EXERCISE DIRECTIONS:
Once the pictures have been set aside, copy every remaining entry exactly.

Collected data
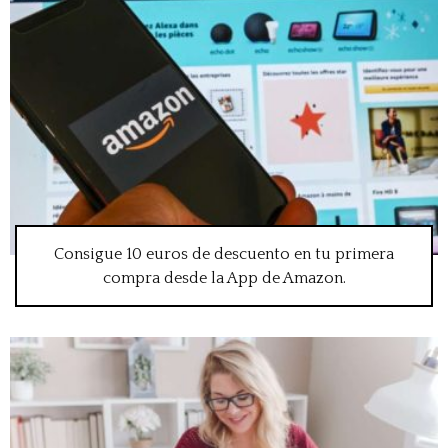
Consigue 10 euros de descuento en tu primera
compra desde la App de Amazon.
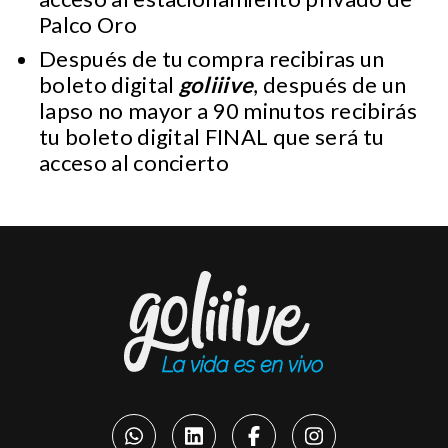
Palco Oro
Después de tu compra recibiras un
boleto digital
goliiive
, después de un
lapso no mayor a 90 minutos recibirás
tu boleto digital FINAL que será tu
acceso al concierto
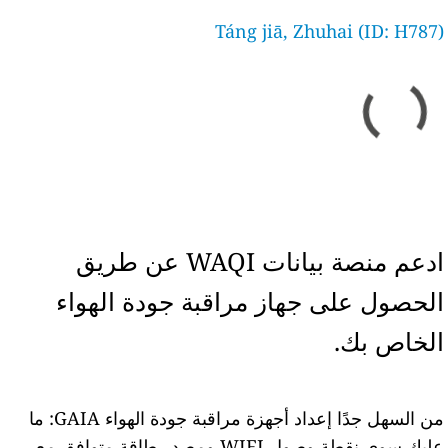
Táng jiā, Zhuhai (ID: H787)
ادعم منصة بيانات WAQI عن طريق
الحصول على جهاز مراقبة جودة الهواء
الخاص بك.
من السهل جدًا إعداد أجهزة مراقبة جودة الهواء GAIA: ما
عليك سوى نقطة وصول WIFI ومصدر طاقة متوافق مع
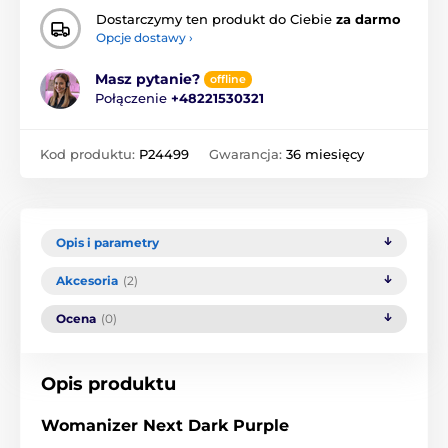
Dostarczymy ten produkt do Ciebie
za darmo
Opcje dostawy ›
Masz pytanie?
offline
Połączenie
+48221530321
Kod produktu:
P24499
Gwarancja:
36 miesięcy
Opis i parametry
Akcesoria
(2)
Ocena
(0)
Opis produktu
Womanizer Next Dark Purple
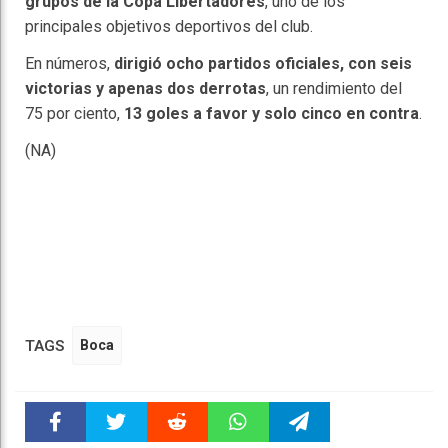
grupos de la Copa Libertadores
, uno de los
principales objetivos deportivos del club.
En números,
dirigió ocho partidos oficiales, con seis
victorias y apenas dos derrotas
, un rendimiento del
75 por ciento,
13 goles a favor y solo cinco en contra
.
(NA)
TAGS
Boca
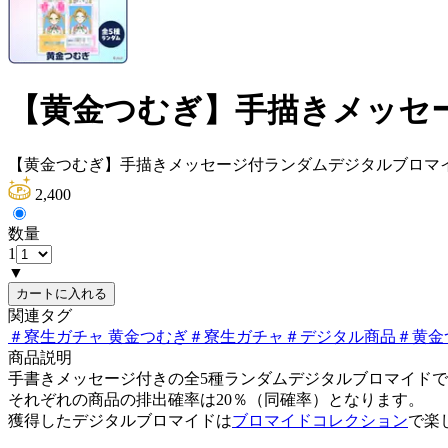
【黄金つむぎ】手描きメッセ
【黄金つむぎ】手描きメッセージ付ランダムデジタルブロマ
2,400
数量
1
▼
カートに入れる
関連タグ
＃
寮生ガチャ 黄金つむぎ
＃
寮生ガチャ
＃
デジタル商品
＃
黄金
商品説明
手書きメッセージ付きの全5種ランダムデジタルブロマイド
それぞれの商品の排出確率は20％（同確率）となります。
獲得したデジタルブロマイドは
ブロマイドコレクション
で楽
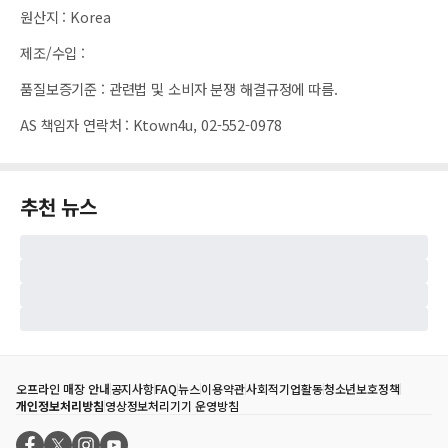
원산지
:
Korea
제조/수입
:
품질보증기준
:
관련법 및 소비자 분쟁 해결규정에 따름.
AS 책임자 연락처
:
Ktown4u, 02-552-0978
추천 뉴스
오프라인 매장 안내
공지사항
FAQ
뉴스
이용약관
사회적기업활동
청소년보호정책
개인정보처리방침
영상정보처리기기 운영방침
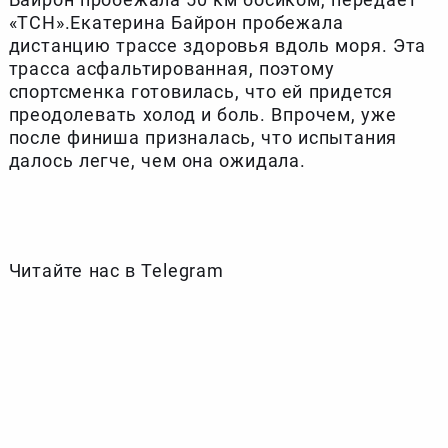
«ТСН».Екатерина Байрон пробежала
дистанцию трассе здоровья вдоль моря. Эта
трасса асфальтированная, поэтому
спортсменка готовилась, что ей придется
преодолевать холод и боль. Впрочем, уже
после финиша призналась, что испытания
далось легче, чем она ожидала.
Читайте нас в Telegram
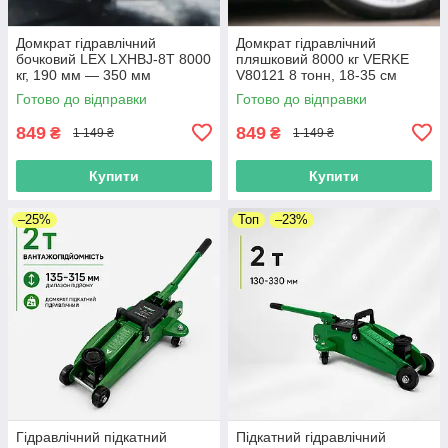
Домкрат гідравлічний
Домкрат гідравлічний
бочковий LEX LXHBJ-8T 8000
пляшковий 8000 кг VERKE
кг, 190 мм — 350 мм
V80121 8 тонн, 18-35 см
Готово до відправки
Готово до відправки
849
849
₴
₴
1 149 ₴
1 149 ₴
Купити
Купити
–25%
Топ
–23%
Гідравлічний підкатний
Підкатний гідравлічний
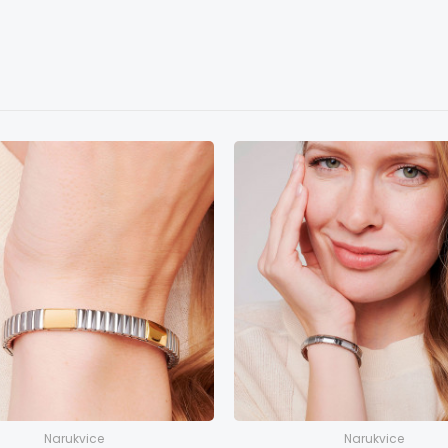
Narukvice
Narukvice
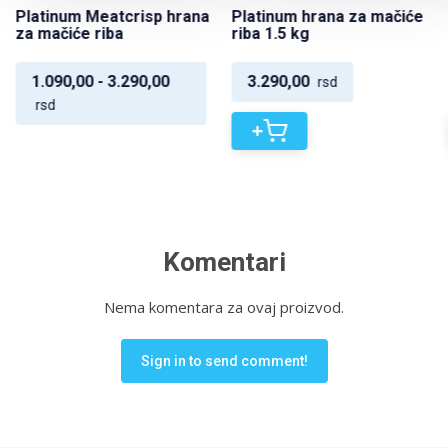
Platinum Meatcrisp hrana
Platinum hrana za mačiće
za mačiće riba
riba 1.5 kg
1.090,00 - 3.290,00
3.290,00
rsd
rsd
+
Komentari
Nema komentara za ovaj proizvod.
Sign in to send comment!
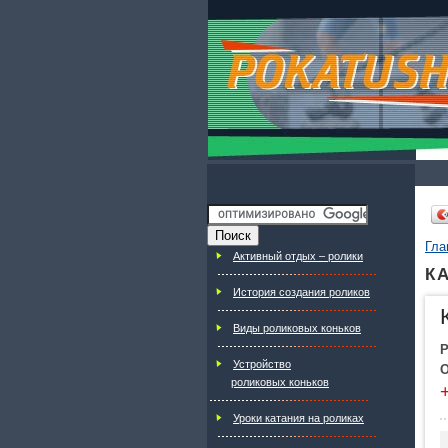
Гла
Активный отдых – ролики
КА
История создания роликов
Виды роликовых коньков
Р
Устройство
роликовых коньков
Уроки катания на роликах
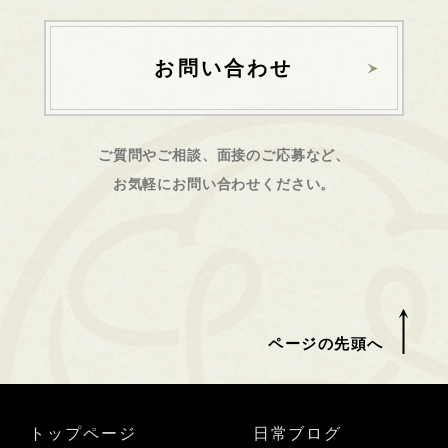
お問い合わせ
ご質問やご相談、面接のご応募など、
お気軽にお問い合わせください。
ページの先頭へ
トップページ
日常ブログ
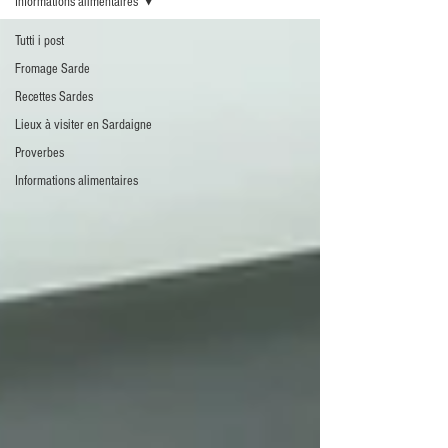
Informations alimentaires
Tutti i post
Fromage Sarde
Recettes Sardes
Lieux à visiter en Sardaigne
Proverbes
Informations alimentaires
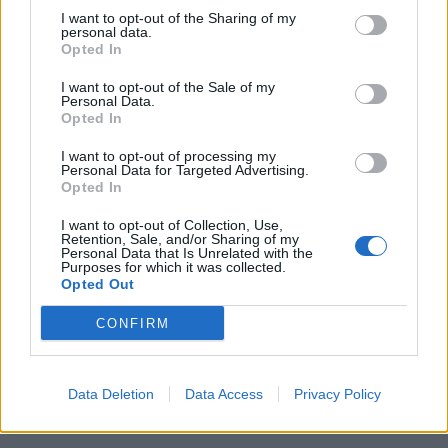
I want to opt-out of the Sharing of my
personal data.
Opted In
I want to opt-out of the Sale of my
Personal Data.
Opted In
I want to opt-out of processing my
Personal Data for Targeted Advertising.
Opted In
I want to opt-out of Collection, Use,
Retention, Sale, and/or Sharing of my
Personal Data that Is Unrelated with the
Purposes for which it was collected.
Opted Out
CONFIRM
Data Deletion
Data Access
Privacy Policy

EXERCISE ANSWER:
Consigue 10 euros de descuento en tu primera
compra desde la App de Amazon.
Palco Oro
Después de tu compra recibiras un
boleto digital
goliiive
, después de un
lapso no mayor a 90 minutos recibirás
tu boleto digital FINAL que será tu
acceso al concierto
Táng jiā, Zhuhai (ID: H787)
ادعم منصة بيانات WAQI عن طريق
الحصول على جهاز مراقبة جودة الهواء
الخاص بك.
من السهل جدًا إعداد أجهزة مراقبة جودة الهواء GAIA: ما
عليك سوى نقطة وصول WIFI ومصدر طاقة متوافق مع
Dostarczymy ten produkt do Ciebie
za darmo
Opcje dostawy ›
Masz pytanie?
offline
Połączenie
+48221530321
Kod produktu:
P24499
Gwarancja:
36 miesięcy
Opis i parametry
Akcesoria
(2)
Ocena
(0)
Opis produktu
Womanizer Next Dark Purple
grupos de la Copa Libertadores
, uno de los
principales objetivos deportivos del club.
En números,
dirigió ocho partidos oficiales, con seis
victorias y apenas dos derrotas
, un rendimiento del
75 por ciento,
13 goles a favor y solo cinco en contra
.
(NA)
TAGS
Boca
【黄金つむぎ】手描きメッセ
【黄金つむぎ】手描きメッセージ付ランダムデジタルブロマ
2,400
数量
1
▼
カートに入れる
関連タグ
＃
寮生ガチャ 黄金つむぎ
＃
寮生ガチャ
＃
デジタル商品
＃
黄金
商品説明
手書きメッセージ付きの全5種ランダムデジタルブロマイド
それぞれの商品の排出確率は20％（同確率）となります。
獲得したデジタルブロマイドは
ブロマイドコレクション
で楽
원산지
:
Korea
제조/수입
:
품질보증기준
:
관련법 및 소비자 분쟁 해결규정에 따름.
AS 책임자 연락처
:
Ktown4u, 02-552-0978
추천 뉴스
오프라인 매장 안내
공지사항
FAQ
뉴스
이용약관
사회적기업활동
청소년보호정책
개인정보처리방침
영상정보처리기기 운영방침
«ТСН».Екатерина Байрон пробежала
дистанцию трассе здоровья вдоль моря. Эта
трасса асфальтированная, поэтому
спортсменка готовилась, что ей придется
преодолевать холод и боль. Впрочем, уже
после финиша призналась, что испытания
далось легче, чем она ожидала.
Читайте нас в Telegram
Домкрат гідравлічний
Домкрат гідравлічний
бочковий LEX LXHBJ-8T 8000
пляшковий 8000 кг VERKE
кг, 190 мм — 350 мм
V80121 8 тонн, 18-35 см
Готово до відправки
Готово до відправки
849
849
₴
₴
1 149 ₴
1 149 ₴
Купити
Купити
–25%
Топ
–23%
Гідравлічний підкатний
Підкатний гідравлічний
Narukvice
Narukvice
Platinum Meatcrisp hrana
Platinum hrana za mačiće
za mačiće riba
riba 1.5 kg
1.090,00 - 3.290,00
3.290,00
rsd
rsd
+
Komentari
Nema komentara za ovaj proizvod.
Sign in to send comment!
Гла
Активный отдых – ролики
КА
История создания роликов
Виды роликовых коньков
Р
Устройство
роликовых коньков
Уроки катания на роликах
お問い合わせ
ご質問やご相談、面接のご応募など、
お気軽にお問い合わせください。
ページの先頭へ
トップページ
日常ブログ
Informations alimentaires
Tutti i post
Fromage Sarde
Recettes Sardes
Lieux à visiter en Sardaigne
Proverbes
Informations alimentaires
I want to opt-out of the Sharing of my
personal data.
Opted In
I want to opt-out of the Sale of my
Personal Data.
Opted In
I want to opt-out of processing my
Personal Data for Targeted Advertising.
Opted In
I want to opt-out of Collection, Use,
Retention, Sale, and/or Sharing of my
Personal Data that Is Unrelated with the
Purposes for which it was collected.
Opted Out
CONFIRM
Data Deletion
Data Access
Privacy Policy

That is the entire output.